Hopefully, your dog will never bite or fight, but if he does, well-established bite inhibition ensures that your

dog causes little if any damage.
URGENCY RATING 6 --- IMPORTANCE RATING 1 - Bite inhibition is of crucial importance and by far the single most

important quality of any dog, or any animal. Living with a dog that does not have reliable bite inhibition is

unpleasant and dangerous. Bite inhibition must be acquired during puppyhood. You must fully understand how to teach

your puppy bite inhibition. Attempting to teach bite inhibition to an adolescent or adult dog is often extremely

difficult, dangerous, and time-consuming.


----------



## davetgabby (Dec 29, 2007)

*Puppy Classes*

To add to the above. A couple of years ago. A.V.S.A.B. (American Veterinary Society of Animal Behavior ) came out with a Position Statement on Puppy classes/socialization. They were recommending classes earlier than what Dr. Dunbar was recommending. So I asked him if he was thinking of changing his recommendations for puppy classes to an earlier time. ? In his reply he stated that he still goes with his initial time frame. It's not all that different than AVSAB but here's his letter.

Hi there Dave
The AVSAB Position Statement on Puppy Socialization is indeed 
wonderful because some veterinary practitioners are still advising 
against attending puppy classes at any age. I think that it is 
relatively safe for puppies to attend puppy classes as early as ten 
or even eight weeks of age, especially considering the dangers of NOT 
attending puppy classes. Our trainers (SIRIUS) voted for ten weeks as 
the minimum age.) However, I still prefer 12 weeks as the minimum 
starting age (as described in the Training Textbook on 
dogstardaily.com) for a variety of reasons. There is just so much for 
the owner to do at home between eight and twelve weeks vis a vis 
errorless housetraining and chewtoy training, preparing the puppy to 
enjoy his time when left at home alone, teaching home manners, and 
socializing the puppy to people in the safety of his own home.

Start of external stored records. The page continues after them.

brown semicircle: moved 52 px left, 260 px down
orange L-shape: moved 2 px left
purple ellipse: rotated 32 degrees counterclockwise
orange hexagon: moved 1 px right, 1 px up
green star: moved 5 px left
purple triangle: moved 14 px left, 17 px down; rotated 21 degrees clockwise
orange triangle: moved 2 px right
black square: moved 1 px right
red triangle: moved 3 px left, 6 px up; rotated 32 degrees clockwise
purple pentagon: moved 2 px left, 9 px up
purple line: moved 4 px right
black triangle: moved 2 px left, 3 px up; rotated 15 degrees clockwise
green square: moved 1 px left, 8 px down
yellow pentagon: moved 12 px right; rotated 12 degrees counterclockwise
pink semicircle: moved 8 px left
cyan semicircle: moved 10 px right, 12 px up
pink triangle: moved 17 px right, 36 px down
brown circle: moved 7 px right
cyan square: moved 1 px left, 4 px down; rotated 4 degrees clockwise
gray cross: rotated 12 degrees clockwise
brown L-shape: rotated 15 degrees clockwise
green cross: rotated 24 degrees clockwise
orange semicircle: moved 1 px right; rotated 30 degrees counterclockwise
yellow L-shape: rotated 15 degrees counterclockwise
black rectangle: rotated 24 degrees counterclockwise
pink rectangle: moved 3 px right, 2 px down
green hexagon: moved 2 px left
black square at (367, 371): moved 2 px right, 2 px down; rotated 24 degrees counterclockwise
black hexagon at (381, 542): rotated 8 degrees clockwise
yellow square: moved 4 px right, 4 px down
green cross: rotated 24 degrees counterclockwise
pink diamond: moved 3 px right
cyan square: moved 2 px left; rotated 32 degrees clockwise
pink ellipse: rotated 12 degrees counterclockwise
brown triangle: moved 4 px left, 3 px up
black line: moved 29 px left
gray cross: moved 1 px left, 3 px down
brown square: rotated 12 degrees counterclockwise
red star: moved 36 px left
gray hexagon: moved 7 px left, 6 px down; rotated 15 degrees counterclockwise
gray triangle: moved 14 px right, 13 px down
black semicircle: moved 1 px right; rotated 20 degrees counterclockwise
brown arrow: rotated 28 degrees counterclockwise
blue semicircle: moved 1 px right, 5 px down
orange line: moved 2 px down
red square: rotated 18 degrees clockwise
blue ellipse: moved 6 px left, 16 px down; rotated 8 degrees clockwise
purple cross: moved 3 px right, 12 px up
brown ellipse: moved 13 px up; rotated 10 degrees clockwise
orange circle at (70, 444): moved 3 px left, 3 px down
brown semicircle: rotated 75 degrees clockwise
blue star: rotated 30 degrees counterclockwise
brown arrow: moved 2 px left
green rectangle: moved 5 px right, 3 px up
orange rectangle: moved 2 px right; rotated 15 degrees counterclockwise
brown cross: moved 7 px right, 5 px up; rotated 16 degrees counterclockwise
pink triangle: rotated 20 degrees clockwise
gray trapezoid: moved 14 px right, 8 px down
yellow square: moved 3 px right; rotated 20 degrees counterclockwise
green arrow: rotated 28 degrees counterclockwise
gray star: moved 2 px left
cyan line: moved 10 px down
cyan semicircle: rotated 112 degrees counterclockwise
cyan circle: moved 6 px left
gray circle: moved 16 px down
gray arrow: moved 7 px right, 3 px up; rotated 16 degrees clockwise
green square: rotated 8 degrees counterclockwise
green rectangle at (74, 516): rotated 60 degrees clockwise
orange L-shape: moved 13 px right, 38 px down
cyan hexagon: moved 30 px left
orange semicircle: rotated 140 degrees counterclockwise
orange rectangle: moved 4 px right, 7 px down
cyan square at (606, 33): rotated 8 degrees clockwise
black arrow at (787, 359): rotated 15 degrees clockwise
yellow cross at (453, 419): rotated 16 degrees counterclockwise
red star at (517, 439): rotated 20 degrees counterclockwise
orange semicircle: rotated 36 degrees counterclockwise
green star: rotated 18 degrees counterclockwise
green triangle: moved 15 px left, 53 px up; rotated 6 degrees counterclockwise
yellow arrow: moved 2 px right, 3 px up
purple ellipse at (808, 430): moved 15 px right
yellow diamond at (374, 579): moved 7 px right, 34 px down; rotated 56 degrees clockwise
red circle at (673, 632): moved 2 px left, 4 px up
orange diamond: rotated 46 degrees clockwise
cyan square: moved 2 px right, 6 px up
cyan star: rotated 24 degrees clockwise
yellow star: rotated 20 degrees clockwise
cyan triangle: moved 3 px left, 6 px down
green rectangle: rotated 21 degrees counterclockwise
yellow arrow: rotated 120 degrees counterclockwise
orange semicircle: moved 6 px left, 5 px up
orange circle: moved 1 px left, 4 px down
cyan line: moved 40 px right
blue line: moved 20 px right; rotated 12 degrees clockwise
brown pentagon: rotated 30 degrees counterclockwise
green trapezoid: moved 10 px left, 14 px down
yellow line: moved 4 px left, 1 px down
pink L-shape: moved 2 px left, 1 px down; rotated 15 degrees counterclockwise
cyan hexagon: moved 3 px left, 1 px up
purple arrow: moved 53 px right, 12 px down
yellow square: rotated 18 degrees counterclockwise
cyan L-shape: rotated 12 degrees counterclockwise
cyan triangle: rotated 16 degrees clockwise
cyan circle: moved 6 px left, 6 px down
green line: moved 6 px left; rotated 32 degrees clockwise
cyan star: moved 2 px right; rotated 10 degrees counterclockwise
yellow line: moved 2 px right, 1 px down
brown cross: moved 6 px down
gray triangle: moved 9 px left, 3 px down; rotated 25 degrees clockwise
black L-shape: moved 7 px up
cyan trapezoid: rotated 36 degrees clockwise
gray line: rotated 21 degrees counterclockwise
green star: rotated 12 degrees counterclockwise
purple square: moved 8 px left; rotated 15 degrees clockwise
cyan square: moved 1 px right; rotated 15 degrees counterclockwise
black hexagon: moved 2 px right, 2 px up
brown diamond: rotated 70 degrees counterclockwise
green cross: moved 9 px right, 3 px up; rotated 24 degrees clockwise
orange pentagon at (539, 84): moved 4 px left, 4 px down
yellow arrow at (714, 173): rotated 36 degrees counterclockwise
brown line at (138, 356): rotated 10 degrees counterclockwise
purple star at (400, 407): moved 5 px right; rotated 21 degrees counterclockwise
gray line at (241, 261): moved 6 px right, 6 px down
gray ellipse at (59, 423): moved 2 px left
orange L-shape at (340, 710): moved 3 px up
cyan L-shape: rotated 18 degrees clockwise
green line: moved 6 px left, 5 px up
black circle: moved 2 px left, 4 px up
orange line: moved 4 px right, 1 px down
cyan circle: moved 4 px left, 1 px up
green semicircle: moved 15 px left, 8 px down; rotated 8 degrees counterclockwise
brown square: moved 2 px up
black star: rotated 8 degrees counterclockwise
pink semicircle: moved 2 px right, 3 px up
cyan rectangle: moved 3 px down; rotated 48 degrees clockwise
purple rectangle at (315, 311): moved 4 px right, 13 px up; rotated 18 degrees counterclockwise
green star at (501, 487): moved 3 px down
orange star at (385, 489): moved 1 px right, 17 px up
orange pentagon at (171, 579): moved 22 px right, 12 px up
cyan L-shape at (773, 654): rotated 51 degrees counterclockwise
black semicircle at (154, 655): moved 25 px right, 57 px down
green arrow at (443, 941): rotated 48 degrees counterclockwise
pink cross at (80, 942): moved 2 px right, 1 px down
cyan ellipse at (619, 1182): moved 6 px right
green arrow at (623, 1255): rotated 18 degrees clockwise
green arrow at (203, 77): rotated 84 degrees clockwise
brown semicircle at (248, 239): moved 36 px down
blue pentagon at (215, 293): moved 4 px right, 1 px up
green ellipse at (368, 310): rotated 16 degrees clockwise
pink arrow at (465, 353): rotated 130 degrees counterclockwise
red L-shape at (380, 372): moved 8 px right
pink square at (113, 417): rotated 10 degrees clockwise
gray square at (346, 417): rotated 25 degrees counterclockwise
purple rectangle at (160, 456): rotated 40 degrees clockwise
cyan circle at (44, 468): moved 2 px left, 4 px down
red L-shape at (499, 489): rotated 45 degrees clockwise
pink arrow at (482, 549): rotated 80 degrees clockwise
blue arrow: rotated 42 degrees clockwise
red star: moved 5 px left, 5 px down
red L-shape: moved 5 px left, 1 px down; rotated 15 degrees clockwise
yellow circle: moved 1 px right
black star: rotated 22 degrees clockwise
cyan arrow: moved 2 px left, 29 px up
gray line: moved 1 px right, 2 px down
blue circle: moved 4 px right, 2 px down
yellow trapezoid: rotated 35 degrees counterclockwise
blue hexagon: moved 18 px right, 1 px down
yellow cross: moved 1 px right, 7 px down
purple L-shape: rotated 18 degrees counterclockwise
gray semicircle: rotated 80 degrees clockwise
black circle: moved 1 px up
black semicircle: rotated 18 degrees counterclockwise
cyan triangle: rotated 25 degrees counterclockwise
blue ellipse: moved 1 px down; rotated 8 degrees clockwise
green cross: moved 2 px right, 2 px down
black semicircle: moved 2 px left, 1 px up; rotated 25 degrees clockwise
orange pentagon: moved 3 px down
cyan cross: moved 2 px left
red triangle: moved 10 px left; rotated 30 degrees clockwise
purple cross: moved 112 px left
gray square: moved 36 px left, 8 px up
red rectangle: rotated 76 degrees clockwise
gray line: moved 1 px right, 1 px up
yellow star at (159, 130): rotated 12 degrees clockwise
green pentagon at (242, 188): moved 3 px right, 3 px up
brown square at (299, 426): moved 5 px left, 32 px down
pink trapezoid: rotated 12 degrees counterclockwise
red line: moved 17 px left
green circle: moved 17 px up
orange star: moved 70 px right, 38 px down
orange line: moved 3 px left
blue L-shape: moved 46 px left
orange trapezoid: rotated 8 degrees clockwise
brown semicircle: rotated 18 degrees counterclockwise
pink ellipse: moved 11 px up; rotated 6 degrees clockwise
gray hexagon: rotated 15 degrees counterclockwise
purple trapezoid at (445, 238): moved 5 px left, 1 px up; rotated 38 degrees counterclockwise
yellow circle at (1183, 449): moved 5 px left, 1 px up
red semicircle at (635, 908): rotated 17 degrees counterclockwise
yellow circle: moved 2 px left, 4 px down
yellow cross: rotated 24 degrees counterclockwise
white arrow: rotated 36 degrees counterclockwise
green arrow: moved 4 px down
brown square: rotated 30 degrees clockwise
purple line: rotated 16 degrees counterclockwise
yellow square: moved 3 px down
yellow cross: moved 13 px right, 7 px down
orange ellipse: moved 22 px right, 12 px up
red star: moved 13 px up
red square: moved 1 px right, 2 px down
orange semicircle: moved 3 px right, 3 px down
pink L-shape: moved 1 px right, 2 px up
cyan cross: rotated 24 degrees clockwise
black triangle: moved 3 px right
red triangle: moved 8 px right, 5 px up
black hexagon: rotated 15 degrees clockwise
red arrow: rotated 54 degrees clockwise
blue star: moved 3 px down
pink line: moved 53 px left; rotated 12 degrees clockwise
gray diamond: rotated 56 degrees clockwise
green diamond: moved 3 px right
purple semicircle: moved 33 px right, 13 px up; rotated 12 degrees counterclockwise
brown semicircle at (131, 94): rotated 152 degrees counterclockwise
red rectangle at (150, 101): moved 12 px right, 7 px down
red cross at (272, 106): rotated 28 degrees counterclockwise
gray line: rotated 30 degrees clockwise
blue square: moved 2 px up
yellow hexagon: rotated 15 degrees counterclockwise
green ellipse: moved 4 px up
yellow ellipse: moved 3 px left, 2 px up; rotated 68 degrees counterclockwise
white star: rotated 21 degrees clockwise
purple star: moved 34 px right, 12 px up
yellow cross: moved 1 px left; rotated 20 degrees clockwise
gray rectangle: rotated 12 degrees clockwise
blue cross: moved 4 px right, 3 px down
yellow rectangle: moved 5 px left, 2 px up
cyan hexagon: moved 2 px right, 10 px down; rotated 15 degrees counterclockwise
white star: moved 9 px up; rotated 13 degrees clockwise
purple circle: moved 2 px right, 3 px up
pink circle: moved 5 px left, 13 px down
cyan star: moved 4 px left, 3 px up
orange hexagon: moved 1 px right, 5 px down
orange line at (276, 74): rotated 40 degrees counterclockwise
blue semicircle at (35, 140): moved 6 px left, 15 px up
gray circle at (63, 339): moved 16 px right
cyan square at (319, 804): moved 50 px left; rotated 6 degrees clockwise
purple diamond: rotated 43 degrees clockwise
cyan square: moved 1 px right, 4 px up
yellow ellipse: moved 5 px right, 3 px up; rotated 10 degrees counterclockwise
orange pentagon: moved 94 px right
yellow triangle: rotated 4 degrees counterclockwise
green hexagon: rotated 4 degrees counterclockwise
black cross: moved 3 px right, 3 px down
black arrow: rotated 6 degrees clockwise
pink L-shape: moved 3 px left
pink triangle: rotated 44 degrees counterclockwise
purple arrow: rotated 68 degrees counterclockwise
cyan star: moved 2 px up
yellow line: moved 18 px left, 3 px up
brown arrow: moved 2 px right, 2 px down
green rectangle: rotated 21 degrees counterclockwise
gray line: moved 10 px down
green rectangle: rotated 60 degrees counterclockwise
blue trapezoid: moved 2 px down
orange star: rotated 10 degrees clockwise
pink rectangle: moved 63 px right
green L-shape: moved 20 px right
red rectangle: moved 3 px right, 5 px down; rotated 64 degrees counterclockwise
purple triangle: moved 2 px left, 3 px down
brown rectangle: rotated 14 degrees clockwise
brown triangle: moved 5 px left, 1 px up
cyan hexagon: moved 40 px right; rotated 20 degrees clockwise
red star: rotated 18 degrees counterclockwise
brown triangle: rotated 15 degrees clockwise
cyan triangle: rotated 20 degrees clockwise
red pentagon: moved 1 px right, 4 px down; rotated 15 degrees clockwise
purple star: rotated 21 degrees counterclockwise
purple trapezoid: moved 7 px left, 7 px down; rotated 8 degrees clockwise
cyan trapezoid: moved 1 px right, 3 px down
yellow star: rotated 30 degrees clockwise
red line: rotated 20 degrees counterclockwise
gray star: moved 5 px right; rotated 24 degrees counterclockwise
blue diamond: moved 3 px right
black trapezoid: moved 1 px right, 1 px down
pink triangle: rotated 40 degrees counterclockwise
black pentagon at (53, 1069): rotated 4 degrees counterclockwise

Also, 
if a puppy starts classes at three months of age, the owner is likely 
to confront adolescent problems when the pup is still in class and 
under the tutelage of a trainer, whereas if they start class at eight 
weeks of age, they finish class when their pup is just 14 weeks and 
there is the danger that they have yet to learn that they are 
actually living with a dog.
positive woofs,
ian


----------



## Ellie NY (Aug 27, 2010)

Great information, Dave. There are a lot of new members on the forum like me. Thanks to you and other knowledgeable owners I think I've done some very important things to help Eli become the best dog he can be. The trainer and those who meet him think he's great - and I agree. Coming to the forum everyday helps to remind me of the positive things I need to do so he continues to develop happily and bring joy to our family. 

As I look over to him in his expen, he's happily licking the frozen cream cheese out of a kong (he hates peanut butter, go figure) and will find at least another half hour of enjoyment in that activity before we go for our walk. Such a simple thing I can do for him but so important for his well-being.


----------



## davetgabby (Dec 29, 2007)

Right on Ellie, there's a lot to learn in a short period of time.


----------



## MaggieMay (Sep 8, 2010)

Ellie, that kong thing is great!! My puppy kind. trainer taught us that. I layer mine, kibble, peanut butter kong squirt stuff, then a treat food like plain chicken or tiny pieces of cheese, and then repeat. I always do that with some of her morning kibble. It really gives them something to do. And I do find so much info on this site!! I never realized how hard it was to raise a puppy!!!


----------